Are you completely satisfied with your overall HP experience? NO, and what did you expect? I’m doing the I HATE HP DANCE, remember? I had to by a part that costs almost $200 to replace a part that was under warranty because HP no longer allows their authorized dealers to exchange a warrantied defective part for a new part. The new process requires days of down time for a part that fails in less than an hour (when it decides to go bad, it goes!).

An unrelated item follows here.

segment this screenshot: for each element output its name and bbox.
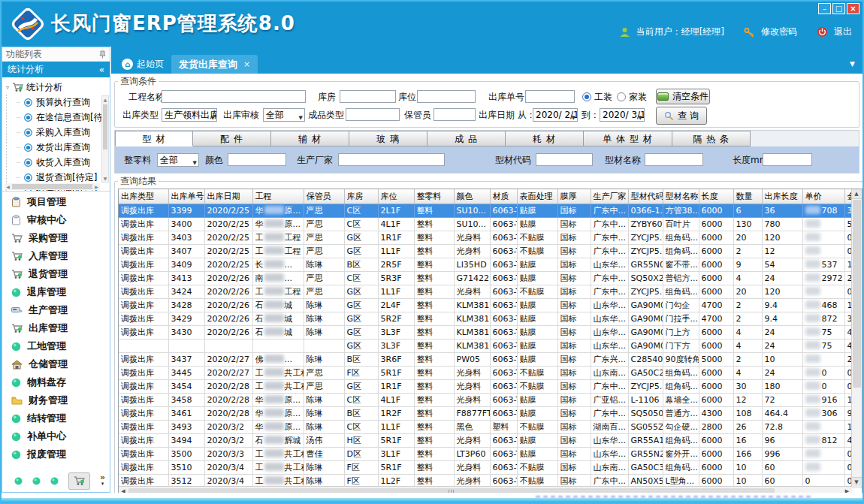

Is there another pending issue with HP you’d like to comment about? Well, I still haven’t received the replacement part, so I suppose it’s still “pending”.

Am I happy with the agent (or whatever they call him) whom I talked to, the one who finally seemed to understand what a print head is? Well, he asked for every number I could find on the printer before doing a thing (remember that the printer isn’t the problem here). I still haven’t received the part. Nobody else at HP seemed to have a clue; their goal was maximize frustration, it seems.

So, if I had not bought a replacement part, I simply would not meet my deadline.

All the information was on the print head itself or on the back of the plotter. It wasn’t always named as he indicated, but it worked in the end. Amazingly, HP didn’t demand some information written on a small card inside the machine, accessible after removal of 16 Torx screws in the correct order, sliding an electrified cockroach-prevention panel out of the way and reading it in Braille.

So, I wonder. Is this the best America can do? Make shoddy, unreliable products and fail to support them? Take a dealer-based system that worked well and replace it with delays and bad faith? Move all manufacturing of key components far away where they’re not even made well enough to last longer than the warranty date stamped on their cases? No jobs for people in this country, poorer quality than before, and proud of it. I’m sure they’ll all get huge bonuses for all the money they saved the company.

Never mind that I’m going to take a long, hard look at an Japanese printer brand next time around and if their product is equivalent, let’s just say that I won’t be practicing the I Hate HP ritual any more.

____

A few minutes later…

I think they closed the case, if that’s what this means: “Replies to this email are not monitored or processed, and will not result in an update to your case.”

What good would an update do? I’m not going to change their “we don’t care about your deadline” policy. Nothing is. The old policy no doubt cost HP more, and some bright person with a squeaky clean MBA likely figured that poor service in the present does not equal lack of sales in the future. Doesn’t it?

____

11:06. The package arrives, and it’s the right part!

They’re really saving money here! Instead of having the local dealer put the failed parts in a box and ship them all at once – and giving me a replacement that was bulk shipped by truck, my one part came here via FedEx Express from Duncan, SC. On an airplane, no doubt. Maybe that high price for parts includes shipping of defective items?

So what about the issue of sustainability and carbon footprint? The replacement came by air. A bit of internet research indicates that it air shipping via 747 uses somewhere between a bit over three to eight times more carbon than if it went by truck (luckily, a truck will take it back to South Carolina for analysis).

There’s a form inside the package, asking the same questions, again. They also ask for a sample of the failed print. Too late! It was thrown away on Day Two. Why keep ugly, Martian-slimed sheets of paper around the office?

So, they abandoned a lower-carbon, truck-based system that gave clients faster turnarounds for a high-carbon, lower turnaround, less friendly implementation. Poorer service, less green, more annoying.

Published by mike

Mike is a licensed landscape architect. He's also an artist, photographer and occasional chef. Luciole Design specializes in sustainable, contemporary, modern landscape design - and traditional landscape styles that fit into California's Mediterranean climate. Sacramento, California.